Agora que já apresentei a minha análise do livro, gostaria de explicar a minha primeira afirmação. É de se notar que Conan Doyle foi extremamente eficaz ao construir um personagem maior que o seu escritor, algo que acredito ser excepcional. Vá, não serei injusto com outros grandes escritores; é igualmente belo ver um autor do mesmo tamanho de sua obra, pois nos mostra que este deu à luz a uma série de trabalhos magníficos, que juntos constroem o seu nome e legado. Mas quando encontramos um trabalho que tomou voos mais altos que os do seu autor, encontramos ali um tesouro inescrutável, e é esta a relação de Sherlock Holmes e Conan Doyle. Para mim, Sherlock Holmes carrega consigo o título de maior e mais inteligente personagem da ficção. A sua forma metódica de agir, o seu apreço pela arte, as suas opiniões objetivas e invariáveis, a forma apaziguadora de sua figura e a placidez com que encara situações extremas dão a ele um caráter magnífico, digno dos mais detalhados estudos. A forma como os problemas deixam o leitor sem chão e a maneira como Holmes, com espetacular polidez, mostra que toda a solução estava bem debaixo do seu nariz, sem antes de maneira nenhuma ter suspeitado – e sem ele jamais o teria feito – extasia e maravilha a todo que o contempla.

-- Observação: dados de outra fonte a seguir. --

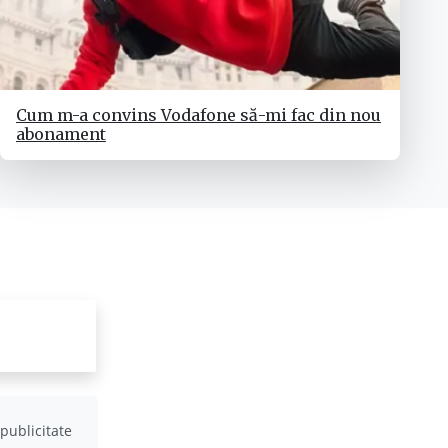
Cum m-a convins Vodafone să-mi fac din nou
abonament
publicitate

É difícil não se apaixonar pela figura desse detetive após quatro livros já lidos. Conan Doyle ficará marcado por toda a história pela sua obra, e jamais morrerá, pois um homem só morre quando a sua memória cai no esquecimento, e, se depender desse modesto resenhista, a sua memória terá ainda alguns anos de subsistência, até que, assim como Arthur, venha deitar-me pela última vez, e dormir o sono da eternidade.